No entanto, Jatahy abrirá mão da Farm Rio — o mais forte motor de vendas e resultado do grupo —, que será colocada em uma sociedade específica na qual as duas empresas terão participação. A Arezzo&Co vai deter 57,4% desse novo negócio, enquanto o Soma terá 42,6%. 

A perspectiva é que, após a aprovação por órgãos reguladores e do cumprimento de outras exigências legais, a operação esteja concluída no primeiro trimestre de 2027. Até lá, a operação da Azzas segue regularmente.

Arezzo&Co e Soma serão companhias separadas e com ações listadas em Bolsa, segundo acordo vinculante.

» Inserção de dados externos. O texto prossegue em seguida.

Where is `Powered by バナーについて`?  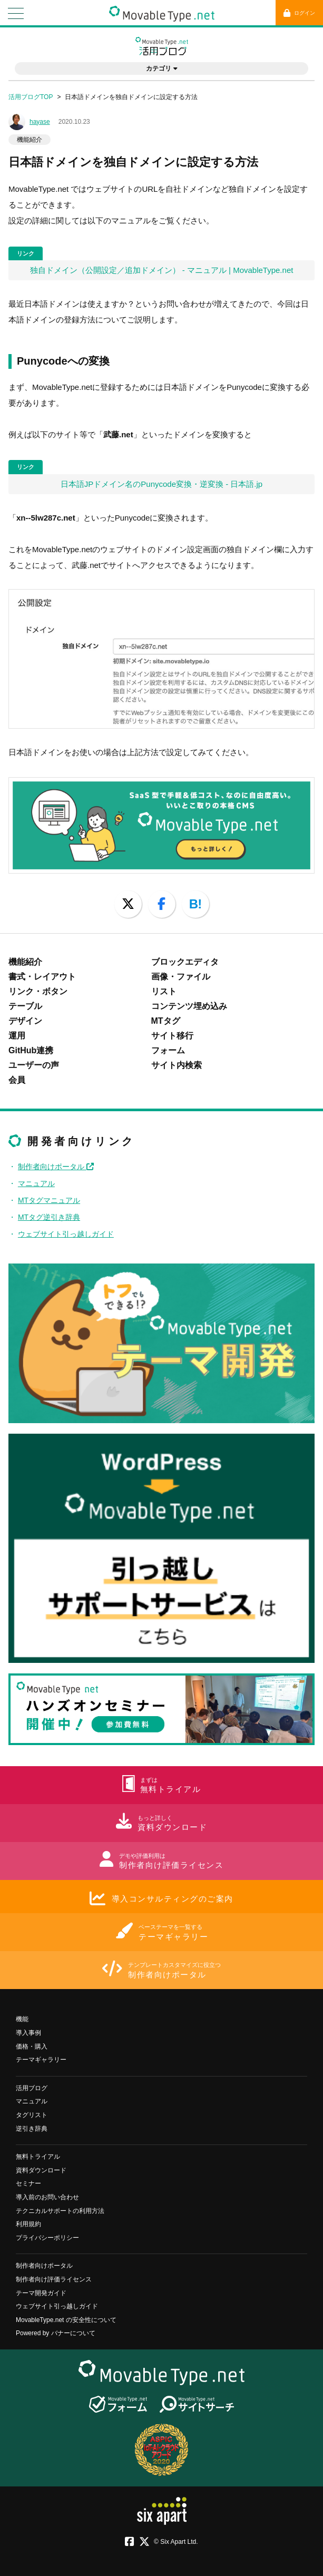 Powered by バナーについて is located at coordinates (55, 2333). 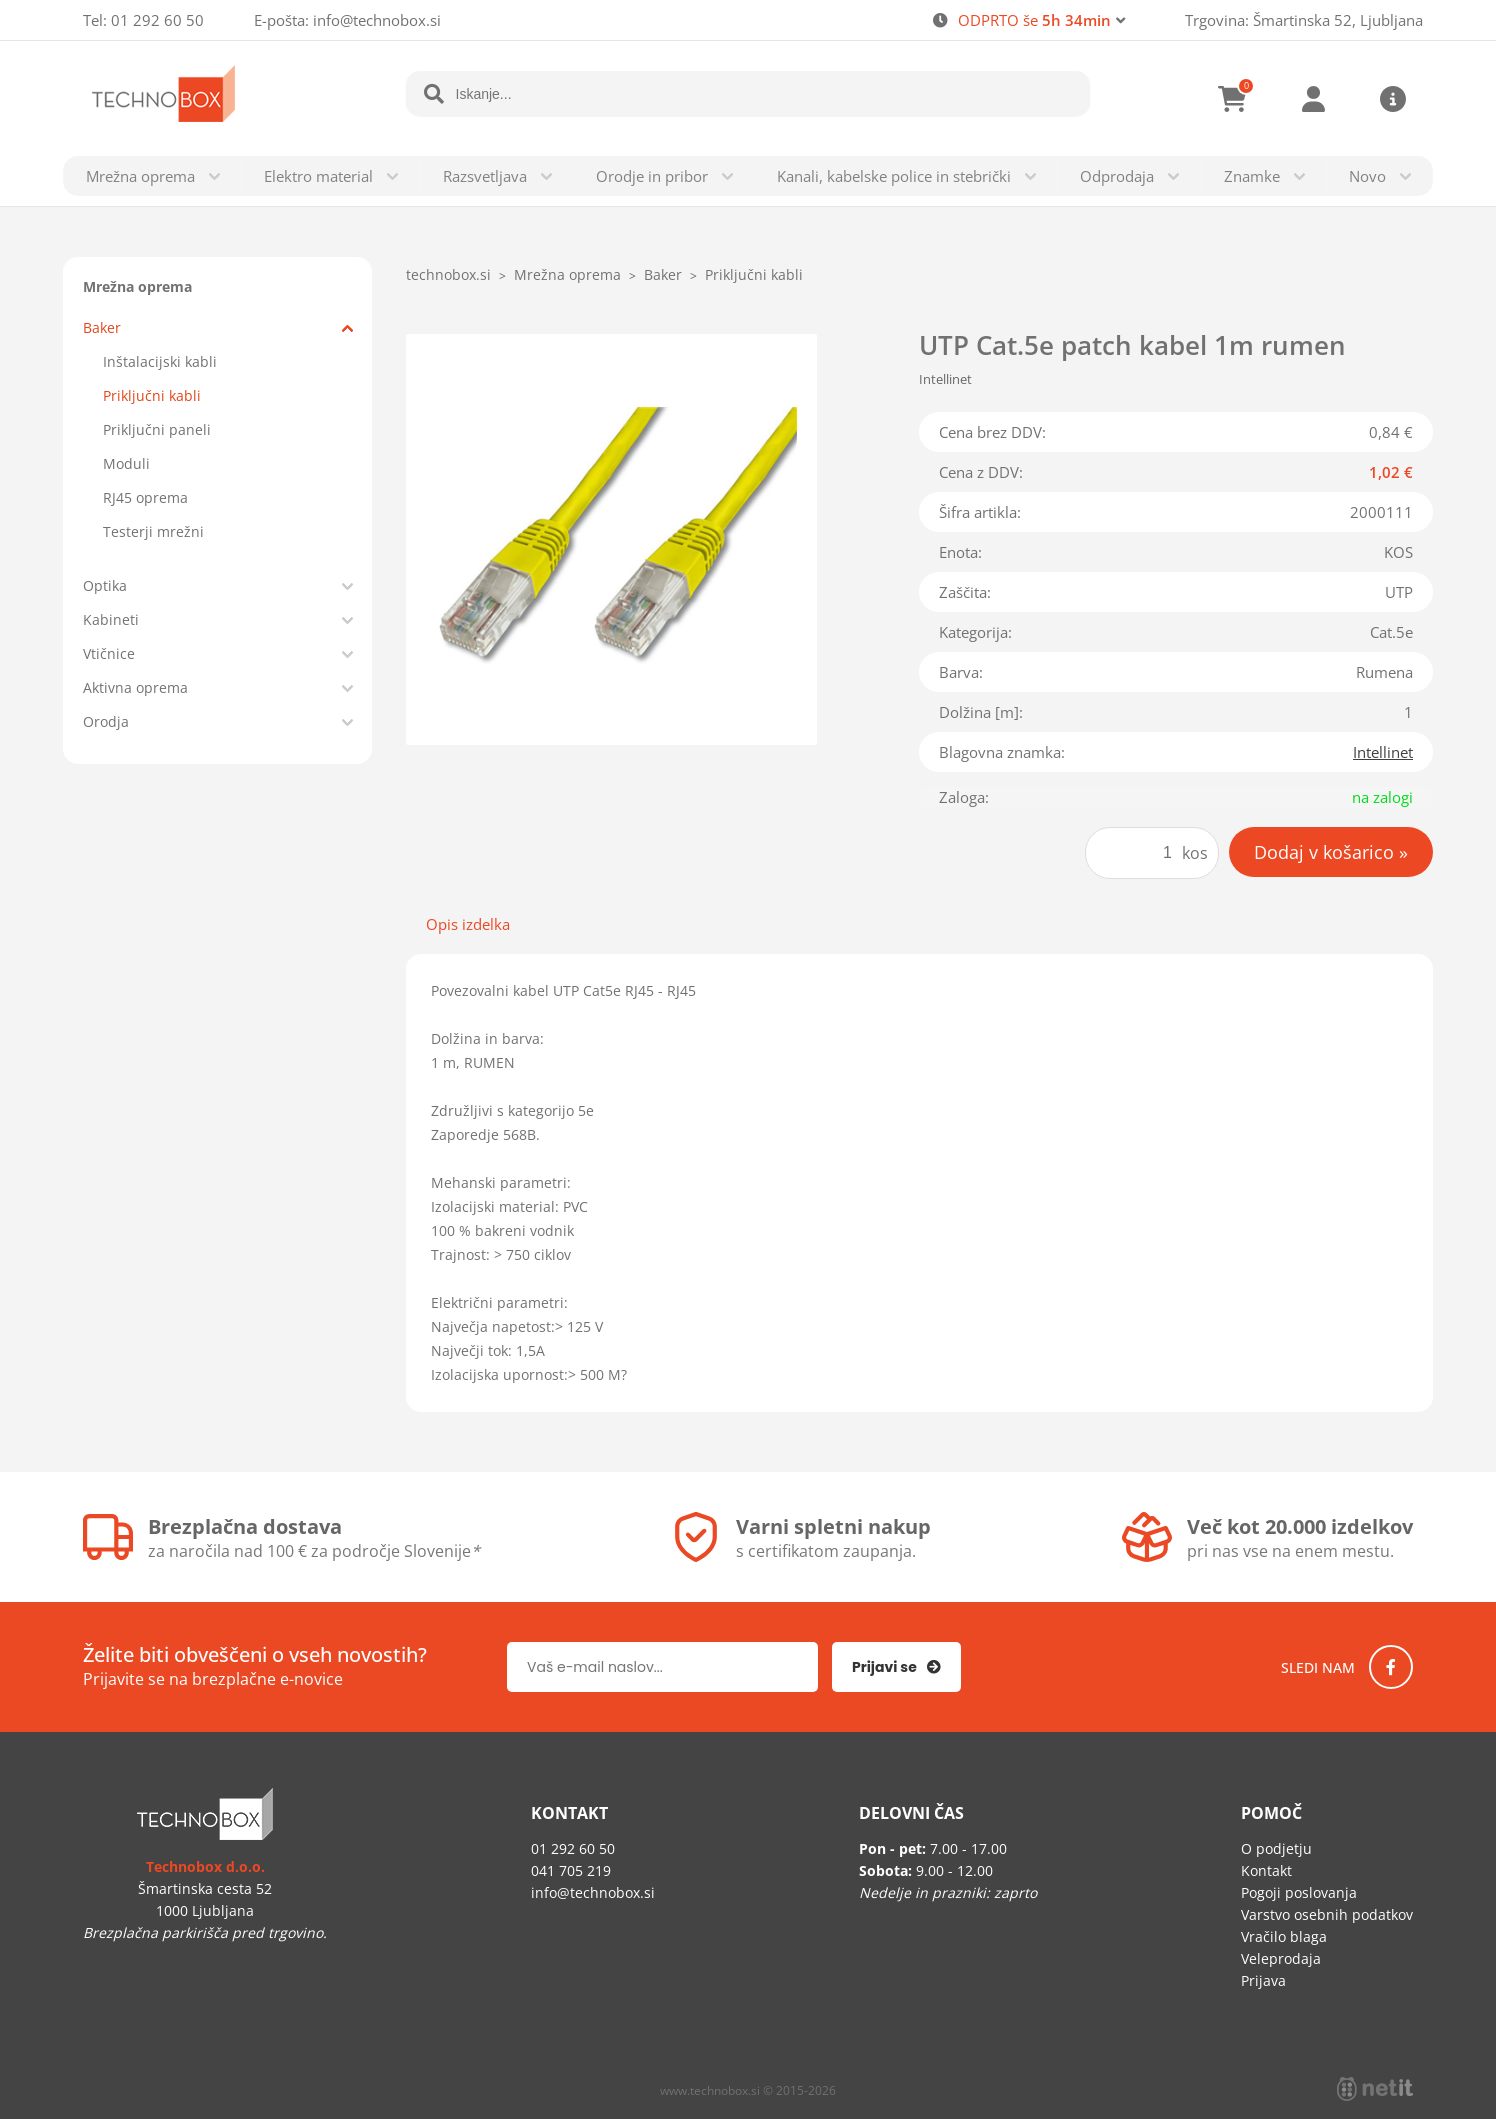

As duas anunciaram sua fusão em fevereiro de 2024, dando origem a uma gigante de moda com 34 marcas e, quando a operação foi concluída em agosto daquele ano, a empresa era avaliada em R$ 10 bilhões.

Na manhã desta quarta-feira, as ações do grupo Azzas 2154 tiveram negociação suspensa porque entraram em leilão — prática comum no mercado quando há anúncios relevantes ao negócio. Depois, saltaram 13,8%, a R$ 17,15. No ano, porém, a queda acumulada é de 32,45%. A companhia vale R$ 3,54 bilhões na Bolsa, menos de um terço do momento em que a fusão foi selada.

“Após um período de diferentes visões sobre a estrutura societária, a governança e os caminhos estratégicos da Companhia, os acionistas de referência chegaram a uma solução que preserva o valor construído, encerra as controvérsias existentes e cria condições para que cada conjunto de negócios desenvolva plenamente seu potencial”, diz a companhia, em comunicado.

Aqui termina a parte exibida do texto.